Vumba – a birding paradise

By Norma Tsopo

The Vumba’s catalogue of birds is so impressive it makes it one of Africa’s premier birding hot spots.

And true to these mountains of mist and drizzle’s reputation, a leisurely tour of Leopard Rock Hotel estate rewarded us with a sighting of an African fish eagle – something we completely did not expect ahead of what are referred to as Vumba specials.

Swynnertons Robin Pic John Caddick

These are bird species that are found in this region only – some of them in near endemic status due to the patched and isolated state of their preferred habitat.

The graceful bird slide in and perched in an acacia tree ahead of us from where it had perfect vantage view of a small dam along the seven kilometre long 18-hole golf course.

The fish eagle not a resident though. Its however a frequent visitor, noted our guide Innocent Bode.

African fish eagle at Leopard Rock Hotel and Resort

“It’s a regular visitor from larger dams in the Vumba and also from Chicamba Dam (a monstrous water body at the foot of the escarpment on the Mozambican side),” Bode said.

The mountain supports a unique community of birds all packed within a relatively small area, making it one of the subcontinent’s premier birding regions.

Interesting the unique environment offers space for birds that enjoy drier environments which makes the mountain’s western side ideal for some while other species will be found on the eastern moist side. There are also altitudinal and seasonal migrants to look out for.

And its summer – perfect time for birding in these environs, Bonde explained.

To reflect its huge catalogue of bird species the list of birds that are considered Vumba specials is long and diverse.
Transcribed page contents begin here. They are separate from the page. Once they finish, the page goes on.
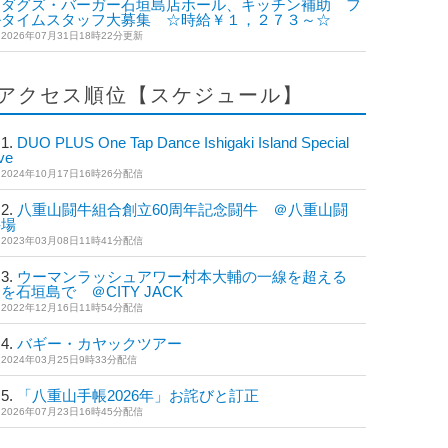
ダグズ・バーガー石垣島店ホール、キッチン補助 フ
ルタイムスタッフ大募集 ☆時給￥１，２７３～☆
2026年07月31日18時22分更新
アクセス順位【スケジュール】
DUO PLUS One Tap Dance Ishigaki Island Special
ve
2024年10月17日16時26分配信
八重山闘牛組合創立60周年記念闘牛 ＠八重山闘
牛場
2023年03月08日11時41分配信
ウーマンラッシュアワー村本大輔の一線を超える
を石垣島で ＠CITY JACK
2022年12月16日11時54分配信
バギー・カヤックツアー
2024年03月25日9時33分配信
「八重山手帳2026年」お詫びと訂正
2026年07月23日16時45分配信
According to Derek Solomon (1997), Guy Gibbon and Sue Worsley (2008) these include:

Swynnerton’s Robin, Orange Ground-Thrush, Red-faced Crimsonwing, Stripe-cheeked Greenbul, Yellow-streaked Greenbul, Chirinda Apalis, Bronzy Sunbird, Olive Sunbird, Variable Sunbird, Miombo Double-collared Sunbird, Roberts’s Warbler, Livingstone’s Turaco, Black-fronted Bush-Shrike, Blue-spotted Wood-Dove, Eastern Saw-wing, Silvery-cheeked Hornbill, Rufous-bellied Tit, Spotted Creeper, Cabanis’s Bunting, Augur Buzzard, Singing Cisticola, Whyte’s Barbet, and Red-throated Twinspot.

Peter’s Twinspot Pic John Caddick

Birdlife Zimbabwe places each of these special birds and others in their respective habitats as follows:

The montane forests and their edges are a favored birding habitat with like Swynnerton’s Robin, White-starred Robin, Red-capped Robin-chat, Orange Ground-thrush, Chirinda Apalis, Roberts’s Warbler, Buff-spotted Flufftail, Yellow-throated Woodland-warbler, Dark-backed Weaver, Yellow-streaked and Stripe-cheeked  Greenbuls, Grey Cuckooshrike, Square-tailed Drongo, White-eared Barbet, Yellow-rumped Tinkerbird, Livingstone’s Turaco, Eastern Bronze-napped Pigeon, African Broadbill, Scaly-throated Honeyguide, Green Twinspot, Red-faced Crimsonwing, African Firefinch and others. Gorgeous Bush-shrike can be found lower in thicket and is replaced higher up by the Black-fronted whilst Blue-mantled Crested Flycatcher is an occasional lowland bird and is replaced higher up by the White-tailed Crested.

Barratt’s Warbler is found in tangles and bracken scrub and Cape Grassbird is in montane grassland but replaced at lower altitudes by Moustached Grass-warbler, whilst Red-winged Warbler is rare but occasionally creeps up from the lowlands. Pale Batis can be found around the Mozambique border area to the east (a round trip through the Burma Valley can give you Green Widowfinch and other lowland specials). Protea plantations have Gurney’s Sugarbird and gardens – such as the botanic garden – Malachite and Bronzy Sunbird.

Miombo Sunbird

Silvery-cheeked Hornbill fly about looking for fruit and visit woodlands too, and in the woodlands are Green-backed Woodpecker, Rufous-bellied Tit, Miombo Tit, Spotted Creeper, Miombo Rock-thrush, Western Violet-backed Sunbird and Cabanis’s Bunting with Bearded Scrub-robin coming up from the lowlands.

Blue Swallow fly the montane grasslands in summer and Common Quail can be found in related habitat. Overhead many habitats are Eastern Saw-wing and raptors include Long-crested Eagle, African Crowned Eagle, Augur Buzzard, Rufous-chested Sparrow hawk, Peregrine and Lanner Falcon, Rock Kestrel and others.